The identity of Elena’s murderer wasn’t the only trending topic to emerge from HBO’s latest smash-hit. The coat worn by Nicole Kidman’s character (that green one with the wide lapels and hood) divided the internet even more than the question of her husband’s innocence. Was it ugly? Chic? Ugly-chic? People on Twitter offered their opinions in posts that ranged from one-word judgements – “HIDEOUS” – to lengthy conjecture about the costume designer’s intentions. Twitter discourse can become a thing to enjoy in and of itself; the great coat debate of 2020 was proof of that.

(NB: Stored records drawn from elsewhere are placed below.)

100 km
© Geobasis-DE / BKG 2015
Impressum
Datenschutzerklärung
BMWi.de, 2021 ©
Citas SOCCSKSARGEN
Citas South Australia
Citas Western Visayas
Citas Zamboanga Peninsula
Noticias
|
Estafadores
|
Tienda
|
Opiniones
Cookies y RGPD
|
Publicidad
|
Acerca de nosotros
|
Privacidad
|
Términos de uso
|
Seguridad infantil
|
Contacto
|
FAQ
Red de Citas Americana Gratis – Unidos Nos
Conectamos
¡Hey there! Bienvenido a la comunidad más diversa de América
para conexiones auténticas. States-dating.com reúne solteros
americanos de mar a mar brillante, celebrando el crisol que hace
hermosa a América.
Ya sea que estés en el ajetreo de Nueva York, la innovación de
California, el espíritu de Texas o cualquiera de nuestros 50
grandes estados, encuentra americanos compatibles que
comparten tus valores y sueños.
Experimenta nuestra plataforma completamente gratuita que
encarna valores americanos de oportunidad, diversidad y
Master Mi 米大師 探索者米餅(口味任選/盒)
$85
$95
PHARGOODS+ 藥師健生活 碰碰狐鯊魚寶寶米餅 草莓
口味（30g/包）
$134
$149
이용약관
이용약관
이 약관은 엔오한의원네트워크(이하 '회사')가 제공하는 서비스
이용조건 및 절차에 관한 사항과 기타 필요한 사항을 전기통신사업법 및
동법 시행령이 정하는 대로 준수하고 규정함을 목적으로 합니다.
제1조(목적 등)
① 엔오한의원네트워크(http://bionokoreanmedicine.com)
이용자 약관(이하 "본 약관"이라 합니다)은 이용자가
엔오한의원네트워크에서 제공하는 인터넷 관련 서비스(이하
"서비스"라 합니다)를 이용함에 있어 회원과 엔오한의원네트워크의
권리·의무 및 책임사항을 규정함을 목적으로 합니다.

In fact, watching a show or a film isn’t always a prerequisite for partaking in its online community. I’ll be honest, Zack Snyder’s Justice League did not particularly interest me. I refuse to commit the four hours of my time that the superhero tentpole demands – and yet I, together with thousands of others, followed Leslie Jones’s running commentary of the whole shebang in real-time. The week after the movie’s release in March, the Saturday Night Live star live-blogged her reaction to watching it with the hashtag #longassmovie. She posted minute-long clips of the film playing on her TV screen in which she interjected with astute analysis like: “Why does Aquaman wear jeans underwater?” and “I don’t like Jared Leto as the Joker. I don’t give a f***.”
While chopped up into a series of poor-quality videos certainly wasn’t how Snyder intended his cinematic tour de force to be seen, Jones’ live-tweet of The Snyder Cut engaged a whole demographic of viewers who, like me, would have never seen the film in any other way.
It’s not just online and with strangers that we are connecting. The launch of Netflix Party, a software that allows users to sync their viewing sessions together with a group chat function, has seen friendship groups worldwide log on for virtual movie nights. During a time of nothing new to report, people suddenly had something to discuss on their weekly scheduled phone calls with parents. For three weeks in April, Quiz worked its way into conversations between parents and children, grandparents and grandchildren. ITV’s series based on the 2001 Who Wants to Be a Millionaire? coughing scandal revived the decades-old question: did Charles and Diana Ingram cheat? It was a better icebreaker than asking “So, what’s going on with you?” for the billionth time.
Under normal conditions, my own TV preferences skewed antisocial – just me, my laptop and a bar of chocolate. But in lockdown, television and social media (two things habitually credited with the undoing of community) have facilitated many of my connections. Though TV has been vilified for supposedly turning our brains to mush and our social skills to s***, the pandemic has reminded us that it’s also one of the most powerful connectors we have. For all its flaws, TV has succeeded in bringing people closer even when we can’t stand within a metre of each other.